Dynamic Feature Selection for Ensemble Systems
Feature Selection, Classification, Ensembles, Diversity
In machine learning, the data preprocessing has the aim to improve the data quality, through to analyze and to identify of problems in it. So, the machine learning technique will receive the data of a good quality. The feature selection is one of the most important pre-processing phases. Its main aim is to choose the best subset that represents the dataset, aiming to reduce the dimensionality and to increase the classifier performance. There are different features selection approaches, on of them is the Dynamic Feature Selection. The Dynamic Feature Selection selects the best subset of attributes for each instance, instead of only one subset for a full dataset.

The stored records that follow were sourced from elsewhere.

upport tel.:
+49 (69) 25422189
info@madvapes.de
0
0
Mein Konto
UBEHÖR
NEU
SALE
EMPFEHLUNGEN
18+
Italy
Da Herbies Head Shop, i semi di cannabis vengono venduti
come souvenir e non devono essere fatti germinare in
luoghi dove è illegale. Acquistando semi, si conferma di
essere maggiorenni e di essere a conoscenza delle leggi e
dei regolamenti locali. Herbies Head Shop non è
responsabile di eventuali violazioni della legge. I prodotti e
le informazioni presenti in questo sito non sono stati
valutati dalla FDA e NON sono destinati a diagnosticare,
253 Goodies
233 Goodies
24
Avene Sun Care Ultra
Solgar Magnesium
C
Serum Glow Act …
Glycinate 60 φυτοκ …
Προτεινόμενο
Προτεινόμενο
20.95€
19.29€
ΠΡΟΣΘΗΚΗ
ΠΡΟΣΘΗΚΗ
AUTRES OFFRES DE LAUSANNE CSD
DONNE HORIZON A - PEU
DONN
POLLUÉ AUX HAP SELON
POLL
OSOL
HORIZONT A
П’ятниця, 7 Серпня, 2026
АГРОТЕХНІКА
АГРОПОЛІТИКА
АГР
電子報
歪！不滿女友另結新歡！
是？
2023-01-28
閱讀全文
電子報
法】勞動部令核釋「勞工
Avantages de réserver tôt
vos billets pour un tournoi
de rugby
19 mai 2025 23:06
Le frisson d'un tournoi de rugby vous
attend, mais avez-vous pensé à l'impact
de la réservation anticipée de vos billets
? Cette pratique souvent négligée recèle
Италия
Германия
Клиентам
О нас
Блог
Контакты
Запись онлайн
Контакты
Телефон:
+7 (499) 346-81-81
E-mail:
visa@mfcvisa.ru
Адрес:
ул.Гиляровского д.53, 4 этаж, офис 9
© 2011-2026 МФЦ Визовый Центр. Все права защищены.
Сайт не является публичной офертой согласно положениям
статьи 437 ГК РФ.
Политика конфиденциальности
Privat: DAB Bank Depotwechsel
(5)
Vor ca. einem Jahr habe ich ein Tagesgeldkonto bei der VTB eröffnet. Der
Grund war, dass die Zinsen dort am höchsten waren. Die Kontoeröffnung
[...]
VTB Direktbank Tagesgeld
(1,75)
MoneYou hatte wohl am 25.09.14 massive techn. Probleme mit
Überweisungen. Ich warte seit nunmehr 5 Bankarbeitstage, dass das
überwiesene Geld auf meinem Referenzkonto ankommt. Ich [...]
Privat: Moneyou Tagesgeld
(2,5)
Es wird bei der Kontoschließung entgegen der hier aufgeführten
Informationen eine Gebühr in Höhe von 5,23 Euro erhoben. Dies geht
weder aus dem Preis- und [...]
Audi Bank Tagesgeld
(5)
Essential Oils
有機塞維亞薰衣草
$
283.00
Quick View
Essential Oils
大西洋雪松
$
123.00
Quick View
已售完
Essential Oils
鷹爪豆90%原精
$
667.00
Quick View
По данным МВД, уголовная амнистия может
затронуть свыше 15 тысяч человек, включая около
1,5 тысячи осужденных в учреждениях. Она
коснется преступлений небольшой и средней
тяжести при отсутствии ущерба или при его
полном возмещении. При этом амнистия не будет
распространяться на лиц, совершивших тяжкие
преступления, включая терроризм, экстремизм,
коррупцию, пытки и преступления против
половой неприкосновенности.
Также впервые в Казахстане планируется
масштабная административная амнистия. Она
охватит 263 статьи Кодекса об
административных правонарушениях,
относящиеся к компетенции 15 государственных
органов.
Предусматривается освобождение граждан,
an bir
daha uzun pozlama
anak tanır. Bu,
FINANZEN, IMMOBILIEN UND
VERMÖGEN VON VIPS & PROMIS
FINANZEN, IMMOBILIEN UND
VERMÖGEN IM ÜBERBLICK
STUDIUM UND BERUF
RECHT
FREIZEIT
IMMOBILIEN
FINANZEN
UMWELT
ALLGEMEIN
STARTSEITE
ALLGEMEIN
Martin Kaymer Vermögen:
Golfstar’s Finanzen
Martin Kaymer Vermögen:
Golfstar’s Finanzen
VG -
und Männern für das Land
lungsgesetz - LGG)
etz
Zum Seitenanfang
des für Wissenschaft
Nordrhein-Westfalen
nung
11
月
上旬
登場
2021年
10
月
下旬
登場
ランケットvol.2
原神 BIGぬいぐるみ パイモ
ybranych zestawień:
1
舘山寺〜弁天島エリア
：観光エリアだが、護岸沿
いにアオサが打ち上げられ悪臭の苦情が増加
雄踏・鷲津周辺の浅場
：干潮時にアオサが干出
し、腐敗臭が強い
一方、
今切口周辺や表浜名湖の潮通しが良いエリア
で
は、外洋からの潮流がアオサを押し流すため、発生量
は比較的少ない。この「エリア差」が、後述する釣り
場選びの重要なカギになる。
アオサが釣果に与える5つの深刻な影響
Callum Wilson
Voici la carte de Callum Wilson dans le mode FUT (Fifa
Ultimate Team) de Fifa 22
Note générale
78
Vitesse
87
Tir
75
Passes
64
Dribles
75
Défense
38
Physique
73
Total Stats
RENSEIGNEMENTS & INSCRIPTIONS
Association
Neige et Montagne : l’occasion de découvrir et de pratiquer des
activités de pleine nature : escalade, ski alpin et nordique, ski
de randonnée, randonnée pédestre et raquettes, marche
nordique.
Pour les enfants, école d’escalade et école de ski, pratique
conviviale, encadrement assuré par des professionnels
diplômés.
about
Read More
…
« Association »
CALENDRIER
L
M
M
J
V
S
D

After to select a more compact data representation, the next step in the classification is to choose the model to classify the data. This model can be composed by a single classifier or by a system with multiples classifiers, known as Ensembles classifier. These systems to combine the output to obtain a final answer for the system. For these systems to get better performance than a single classifier it is necessary to promote diversity between the components of the system. So, it is necessary that the base classifiers do not make mistakes for the same patterns. For this, the diversity is considered one of the most important aspects to use ensembles. The aim of the work is to use the Dynamic Feature Selection in Ensembles systems. To this, three versions were developed to adapt this feature selection and to create diversity between the classifiers of the ensemble. The versions were compared using different selection rates in an ensemble with five classifiers. After this, the best version was tested with different ensemble sizes.